The result should be every line that contains the word "Sale", taken from the material.

______________________________

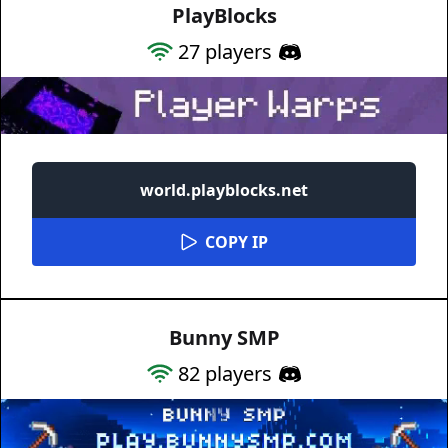
PlayBlocks
27
players
world.playblocks.net
COPY IP
Bunny SMP
82
players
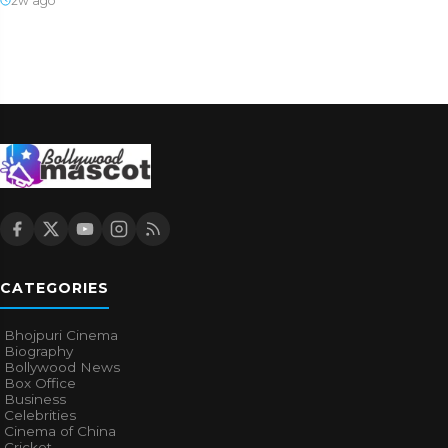
2w ago
CATEGORIES
Bhojpuri Cinema
Biography
Bollywood News
Box Office
Business
Celebrities
Cinema of China
Cricket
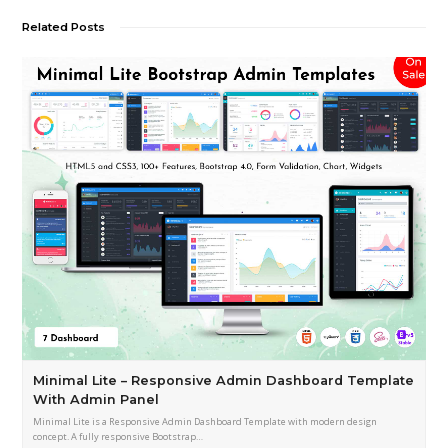
Related Posts
Minimal Lite – Responsive Admin Dashboard Template
With Admin Panel
Minimal Lite is a Responsive Admin Dashboard Template with modern design
concept. A fully responsive Bootstrap…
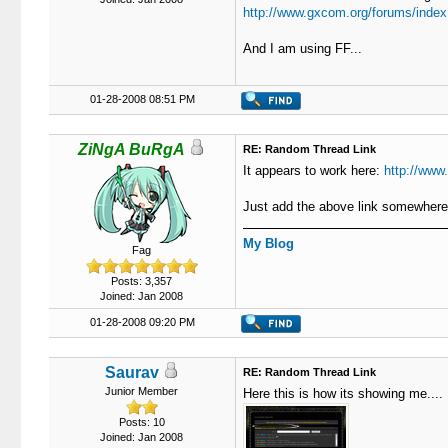
http://www.gxcom.org/forums/index
And I am using FF...
01-28-2008 08:51 PM
ZiNgA BuRgA
RE: Random Thread Link
It appears to work here:
http://www
Just add the above link somewhere 
My Blog
Fag
Posts: 3,357
Joined: Jan 2008
01-28-2008 09:20 PM
Saurav
RE: Random Thread Link
Junior Member
Here this is how its showing me....
Posts: 10
Joined: Jan 2008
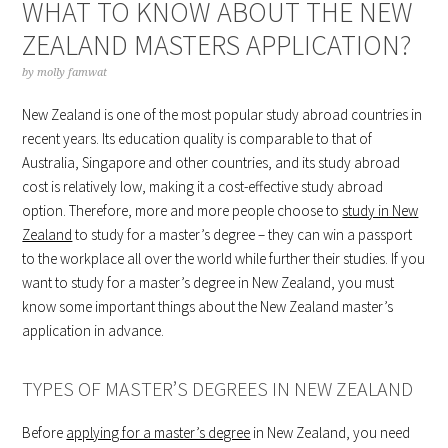
WHAT TO KNOW ABOUT THE NEW
ZEALAND MASTERS APPLICATION?
by
molly famwat
New Zealand is one of the most popular study abroad countries in
recent years. Its education quality is comparable to that of
Australia, Singapore and other countries, and its study abroad
cost is relatively low, making it a cost-effective study abroad
option. Therefore, more and more people choose to
study in New
Zealand
to study for a master’s degree – they can win a passport
to the workplace all over the world while further their studies. If you
want to study for a master’s degree in New Zealand, you must
know some important things about the New Zealand master’s
application in advance.
TYPES OF MASTER’S DEGREES IN NEW ZEALAND
Before
applying for a master’s degree
in New Zealand, you need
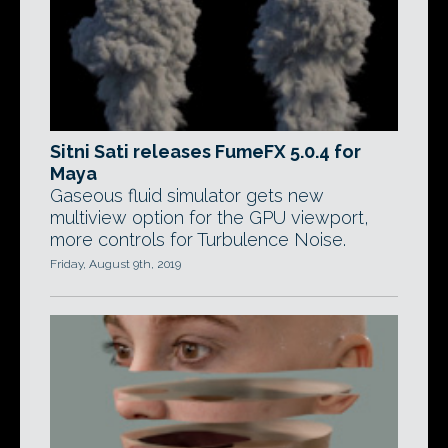
Sitni Sati releases FumeFX 5.0.4 for
Maya
Gaseous fluid simulator gets new
multiview option for the GPU viewport,
more controls for Turbulence Noise.
Friday, August 9th, 2019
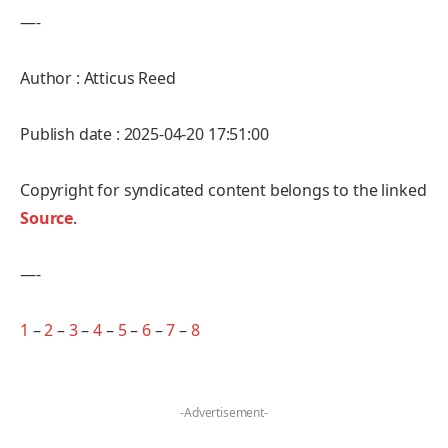
—-
Author : Atticus Reed
Publish date : 2025-04-20 17:51:00
Copyright for syndicated content belongs to the linked
Source
.
—-
1
–
2
–
3
–
4
–
5
–
6
–
7
–
8
-Advertisement-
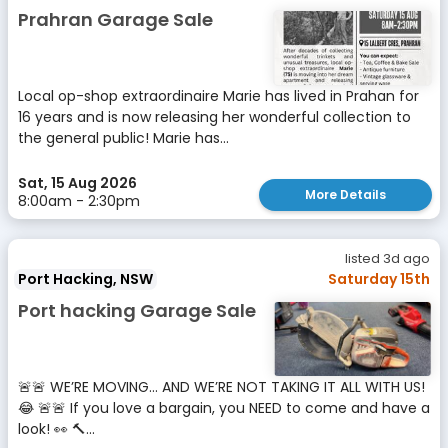
Prahran Garage Sale
Local op-shop extraordinaire Marie has lived in Prahan for
16 years and is now releasing her wonderful collection to
the general public! Marie has...
Sat, 15 Aug 2026
More Details
8:00am - 2:30pm
listed 3d ago
Port Hacking, NSW
Saturday 15th
Port hacking Garage Sale
🚨🚨 WE’RE MOVING… AND WE’RE NOT TAKING IT ALL WITH US!
😂 🚨🚨 If you love a bargain, you NEED to come and have a
look! 👀 🔨...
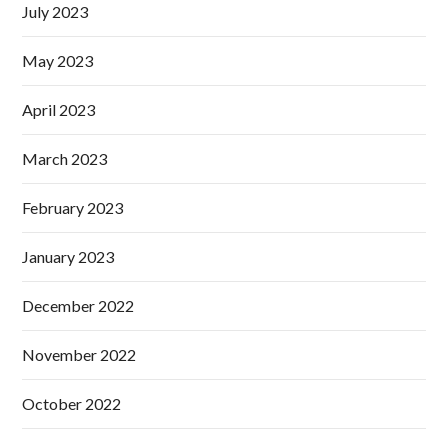
July 2023
May 2023
April 2023
March 2023
February 2023
January 2023
December 2022
November 2022
October 2022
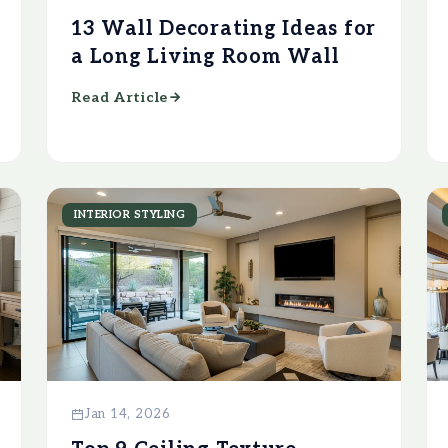
13 Wall Decorating Ideas for
a Long Living Room Wall
Read Article
INTERIOR STYLING
Jan 14, 2026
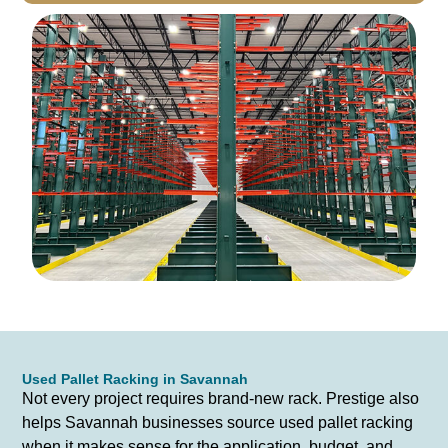
Used Pallet Racking in Savannah
Not every project requires brand-new rack. Prestige also
helps Savannah businesses source used pallet racking
when it makes sense for the application, budget, and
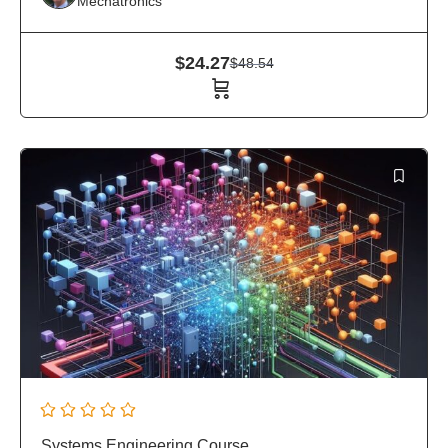
Mechatronics
$
24.27
$
48.54
Systems Engineering Course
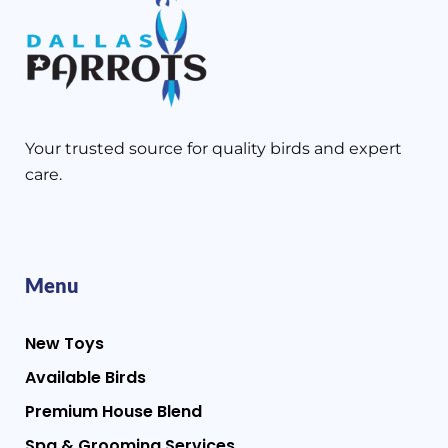
Your trusted source for quality birds and expert
care.
Menu
New Toys
Available Birds
Premium House Blend
Spa & Grooming Services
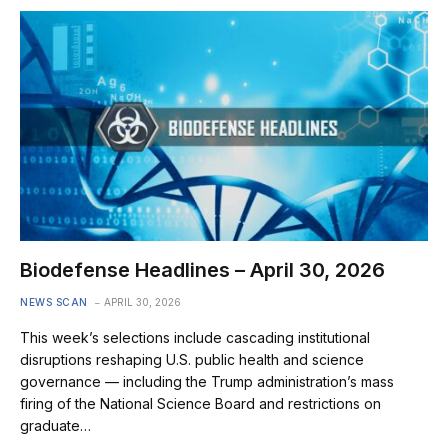
Biodefense Headlines – April 30, 2026
NEWS SCAN
APRIL 30, 2026
This week’s selections include cascading institutional
disruptions reshaping U.S. public health and science
governance — including the Trump administration’s mass
firing of the National Science Board and restrictions on
graduate…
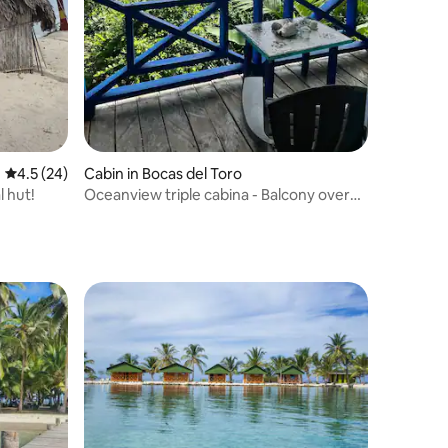
4.5 out of 5 average rating, 24 reviews
4.5 (24)
Cabin in Bocas del Toro
l hut!
Oceanview triple cabina - Balcony over
beach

______________________________

SOLUTION:
Prahran Garage Sale
Port hacking Garage Sale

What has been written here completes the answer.